Cinema

La Petite, l’immenso Fabrice Luchini nonno “surrogato” in un’opera profonda e intensa

Chi ci legge sa che qui, siamo del partito Fabrice Luchini. Un attore immenso che da quarant’anni matura e sorprende di film in film. Capita poi un’opera così tramortente e profonda come La Petite, scritta e diretta da Guillaume Nicloux (La religieuse, ma anche due film con protagonista Michel Houellebecq), un abito che Luchini si infila con grazia e che gli calza a pennello in ogni sua piega. E a quel punto capisci cosa significhi recitare, nonché scrivere un film che prevede questa intensità di presenza. Giusto il tempo di qualche titolo di testa che scorre sugli interni campagnoli della raffinata bottega da restauratore del 68enne Joseph (Luchini) e subito arriva lo squillo del telefono ad annunciare disgrazia.

Il figlio di Joseph risulta disperso in un incidente aereo assieme al suo compagno. La corsa in auto con la figlia presso l’unità di crisi istituzionale rivela sia che non ci sono speranze per la sopravvivenza dei due fidanzati, sia che la coppia aspettava un bambino tramite madre surrogata in Belgio. Scosso da cosa ne sarà del futuro bebè, come dal capire se ne è l’effettivo nonno, Joseph va alla ricerca della giovane burbera e scostante fiamminga che sta portando in grembo il nipote.

Ecco, La Petite è un film che procede nel grado emotivo e nelle svolte narrative attraverso le espressioni del viso e gli stati d’animo riprodotti da Joseph/Luchini: attonito, affranto, incuriosito, compassato, ostinato, infine disteso, fiero e probabilmente felice.

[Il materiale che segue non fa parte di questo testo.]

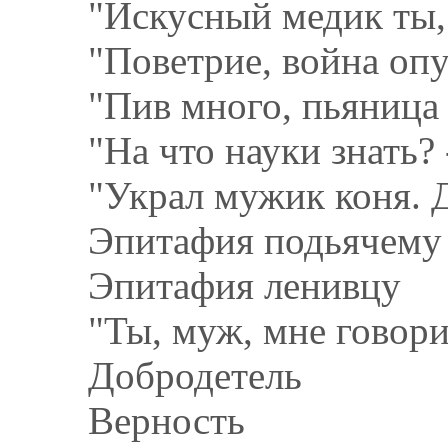
"Искусный медик ты, 
"Поветрие, война опу
"Пив много, пьяница 
"На что науки знать? 
"Украл мужик коня. Д
Эпитафия подьячему
Эпитафия ленивцу
"Ты, муж, мне говориш
Добродетель
Верность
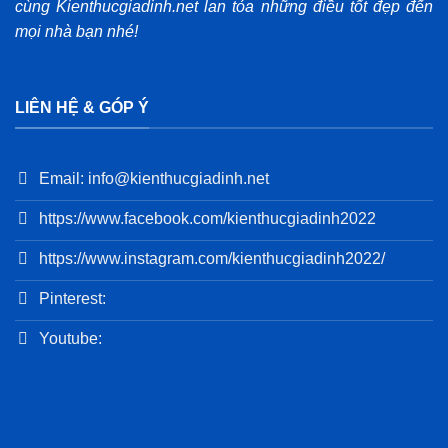
cùng Kienthucgiadinh.net lan tỏa những điều tốt đẹp đến
mọi nhà bạn nhé!
LIÊN HỆ & GÓP Ý
Email: info@kienthucgiadinh.net
https://www.facebook.com/kienthucgiadinh2022
https://www.instagram.com/kienthucgiadinh2022/
Pinterest:
Youtube:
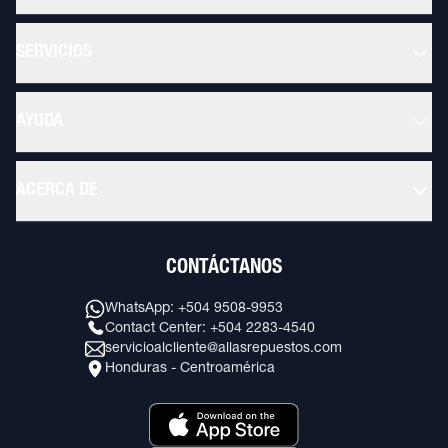
SERVICIOS
AYUDA
ACERCA DE
CONTÁCTANOS
WhatsApp: +504 9508-9953
Contact Center: +504 2283-4540
servicioalcliente@allasrepuestos.com
Honduras - Centroamérica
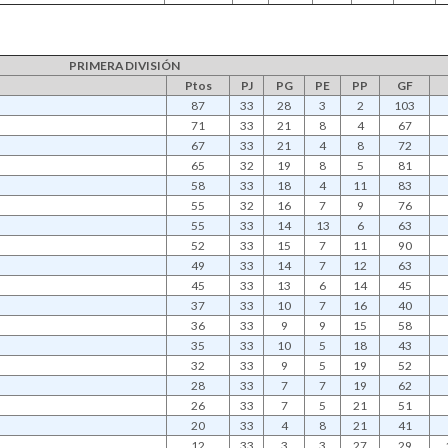
PRIMERA DIVISIÓN
Ptos
PJ
PG
PE
PP
GF
87
33
28
3
2
103
71
33
21
8
4
67
67
33
21
4
8
72
65
32
19
8
5
81
58
33
18
4
11
83
55
32
16
7
9
76
55
33
14
13
6
63
52
33
15
7
11
90
49
33
14
7
12
63
45
33
13
6
14
45
37
33
10
7
16
40
36
33
9
9
15
58
35
33
10
5
18
43
32
33
9
5
19
52
28
33
7
7
19
62
26
33
7
5
21
51
20
33
4
8
21
41
12
33
3
3
27
29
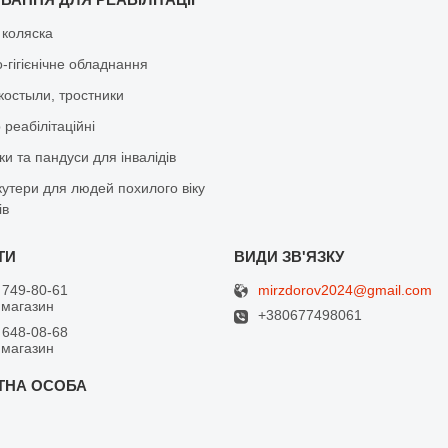
 коляска
-гігієнічне обладнання
костыли, тростники
реабілітаційні
и та пандуси для інвалідів
кутери для людей похилого віку
ів
mirzdorov2024@gmail.com
 749-80-61
 магазин
+380677498061
 648-08-68
 магазин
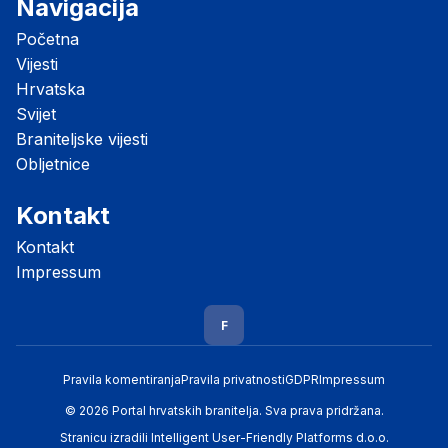
Navigacija
Početna
Vijesti
Hrvatska
Svijet
Braniteljske vijesti
Obljetnice
Kontakt
Kontakt
Impressum
F
Pravila komentiranja
Pravila privatnosti
GDPR
Impressum
© 2026 Portal hrvatskih branitelja. Sva prava pridržana.
Stranicu izradili
Intelligent User-Friendly Platforms d.o.o.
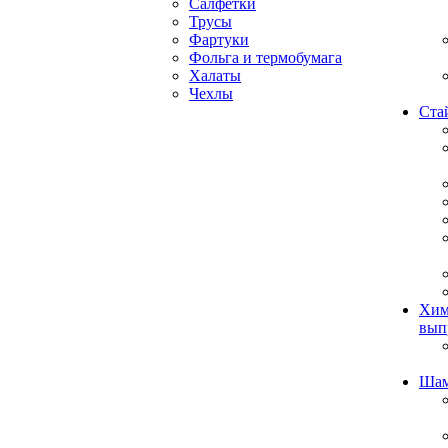
Салфетки
Трусы
Фартуки
Фольга и термобумага
Халаты
Чехлы
Ста
Хим
вып
Ша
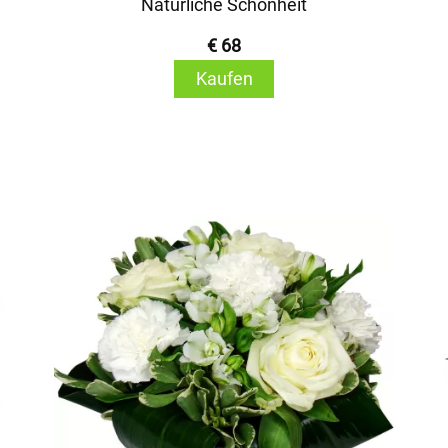
Natürliche Schönheit
€ 68
Kaufen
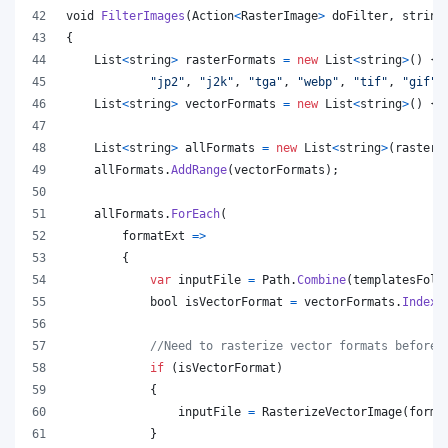
void
FilterImages
(
Action
<
RasterImage
>
doFilter
,
string
{
List
<
string
>
rasterFormats
=
new
List
<
string
>
(
)
{
"jp2"
,
"j2k"
,
"tga"
,
"webp"
,
"tif"
,
"gif"
,
List
<
string
>
vectorFormats
=
new
List
<
string
>
(
)
{
List
<
string
>
allFormats
=
new
List
<
string
>
(
rasterF
allFormats
.
AddRange
(
vectorFormats
)
;
allFormats
.
ForEach
(
        formatExt 
=>
{
var
inputFile
=
Path
.
Combine
(
templatesFold
bool
isVectorFormat
=
vectorFormats
.
IndexO
//Need to rasterize vector formats before 
if
(
isVectorFormat
)
{
inputFile
=
RasterizeVectorImage
(
forma
}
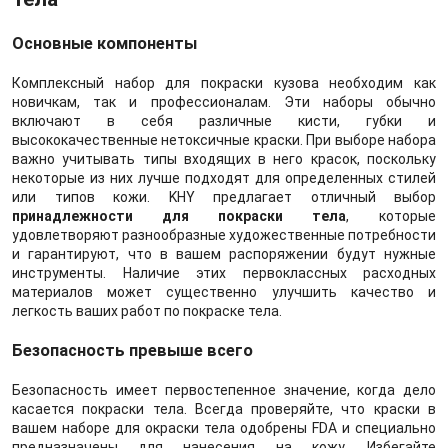
Основные компоненты
Комплексный набор для покраски кузова необходим как
новичкам, так и профессионалам. Эти наборы обычно
включают в себя различные кисти, губки и
высококачественные нетоксичные краски. При выборе набора
важно учитывать типы входящих в него красок, поскольку
некоторые из них лучше подходят для определенных стилей
или типов кожи. KHY предлагает отличный выбор
принадлежности для покраски тела
, которые
удовлетворяют разнообразные художественные потребности
и гарантируют, что в вашем распоряжении будут нужные
инструменты. Наличие этих первоклассных расходных
материалов может существенно улучшить качество и
легкость ваших работ по покраске тела.
Безопасность превыше всего
Безопасность имеет первостепенное значение, когда дело
касается покраски тела. Всегда проверяйте, что краски в
вашем наборе для окраски тела одобрены FDA и специально
предназначены для нанесения на кожу. Избегайте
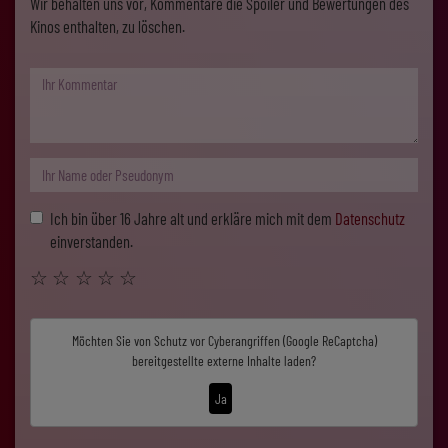
Wir behalten uns vor, Kommentare die Spoiler und Bewertungen des
Kinos enthalten, zu löschen.
Ich bin über 16 Jahre alt und erkläre mich mit dem
Datenschutz
einverstanden.
☆
☆
☆
☆
☆
Möchten Sie von
Schutz vor Cyberangriffen (Google ReCaptcha)
bereitgestellte externe Inhalte laden?
Ja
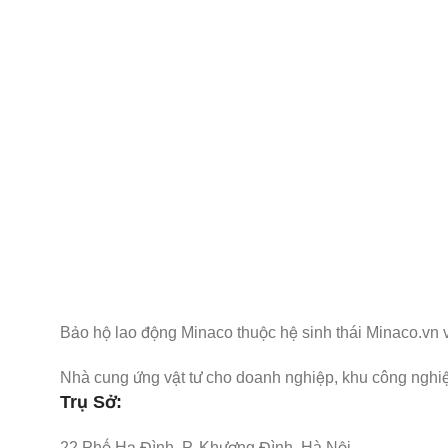
Nhận Thông Tin & Ưu Đãi
Đăng ký nhận thông tin cập nhật và ưu đãi dành riêng 
Bảo hộ lao động Minaco thuộc hệ sinh thái Minaco.vn 
Nhà cung ứng vật tư cho doanh nghiệp, khu công nghiệ
Trụ Sở:
22 Phố Hạ Đình, P. Khương Đình, Hà Nội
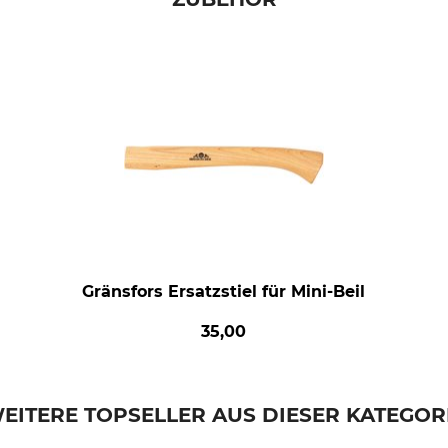
Gränsfors Ersatzstiel für Mini-Beil
35,00
EITERE TOPSELLER AUS DIESER KATEGOR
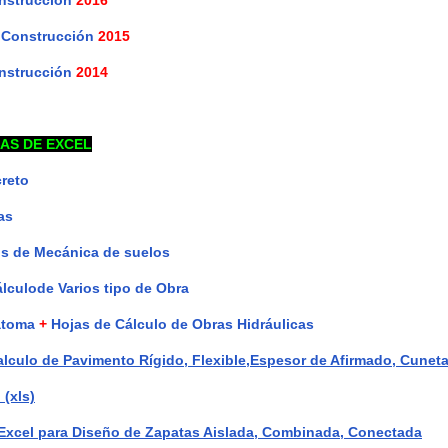
e Construcción
2015
onstrucción
2014
AS DE EXCEL
reto
as
os de Mecánica de suelos
lculode Varios tipo de Obra
atoma
+
Hojas de Cálculo de Obras Hidráulicas
Calculo de Pavimento Rígido, Flexible,Espesor de Afirmado, Cuneta
 (xls)
n Excel para Diseño de Zapatas Aislada, Combinada, Conectada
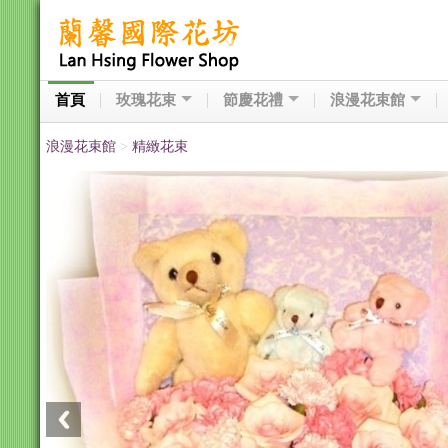
首頁
玫瑰花束
節慶花禮
浪漫花束館
浪漫花束館
>
精緻花束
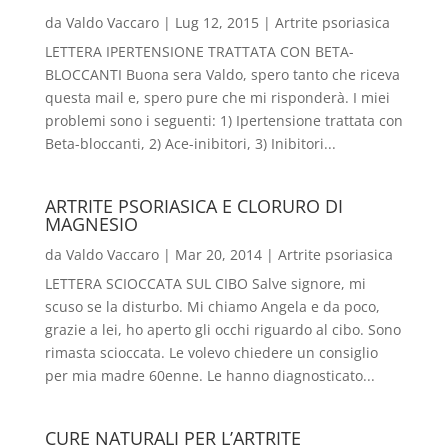
da
Valdo Vaccaro
|
Lug 12, 2015
|
Artrite psoriasica
LETTERA IPERTENSIONE TRATTATA CON BETA-
BLOCCANTI Buona sera Valdo, spero tanto che riceva
questa mail e, spero pure che mi risponderà. I miei
problemi sono i seguenti: 1) Ipertensione trattata con
Beta-bloccanti, 2) Ace-inibitori, 3) Inibitori...
ARTRITE PSORIASICA E CLORURO DI
MAGNESIO
da
Valdo Vaccaro
|
Mar 20, 2014
|
Artrite psoriasica
LETTERA SCIOCCATA SUL CIBO Salve signore, mi
scuso se la disturbo. Mi chiamo Angela e da poco,
grazie a lei, ho aperto gli occhi riguardo al cibo. Sono
rimasta scioccata. Le volevo chiedere un consiglio
per mia madre 60enne. Le hanno diagnosticato...
CURE NATURALI PER L’ARTRITE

Attorno alla magnetica, minuziosa e minimale immensità del protagonista si svelano sottili sottotrame familiari e umane (i genitori schivi, gelidi e conservatori del compagno del figlio), robusti sottotesti politici (la maternità surrogata è comunque una pratica perniciosa e criticabile) e il tira e molla pervicace tra il protagonista che si apre a un destino legalmente perfino di “padre”, e la mamma surrogata, già mamma di una bimba grande, ruvida ragazza borderline che preferisce riscuotere le somme pattuite che tenere in braccio la neonata.

Niente miele artificioso pennellato come in una fiction buonista, ma parecchie gravi e complesse asperità modulate tra tenerezza (l’inseguimento rallentato in bicicletta tra i canali di Gand, per dire) e durezza pratica (si contratta di soldi ovunque) del vivere. Nicloux gioca ad intervenire stilisticamente il meno possibile, concentrandosi con una regia piana e precisa su un testo compatto e impenetrabile trafitto infine da raggi di luce nel disgelo. Luchini, dicevamo. Guardatelo e ascoltatelo mentre si trascina barbuto con una giacchetta larga e lisa o appronta un gramelot franco-anglo-fiammingo tutto da ridere, quando scrive il nome della neonata tutto storto su un post-it o quando tenta l’elegante leggerezza da Tre uomini e una culla di annodare un pareo addosso per tenere al petto la neonata: non ce n’è semplicemente per nessuno. Distribuisce Movies Inspired.